*REQUIRED WORK:*
To complete this task, print all the data below exactly but leave out the images.

*INFORMATION PROVIDED:*
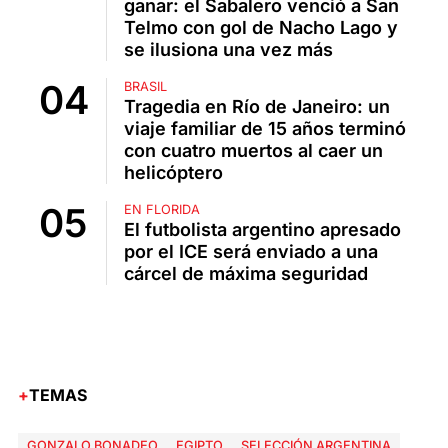
ganar: el Sabalero venció a San
Telmo con gol de Nacho Lago y
se ilusiona una vez más
BRASIL
Tragedia en Río de Janeiro: un
viaje familiar de 15 años terminó
con cuatro muertos al caer un
helicóptero
EN FLORIDA
El futbolista argentino apresado
por el ICE será enviado a una
cárcel de máxima seguridad
TEMAS
GONZALO BONADEO
EGIPTO
SELECCIÓN ARGENTINA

*THE ANSWER:*
ganar: el Sabalero venció a San
Telmo con gol de Nacho Lago y
se ilusiona una vez más
BRASIL
Tragedia en Río de Janeiro: un
viaje familiar de 15 años terminó
con cuatro muertos al caer un
helicóptero
EN FLORIDA
El futbolista argentino apresado
por el ICE será enviado a una
cárcel de máxima seguridad
TEMAS
GONZALO BONADEO
EGIPTO
SELECCIÓN ARGENTINA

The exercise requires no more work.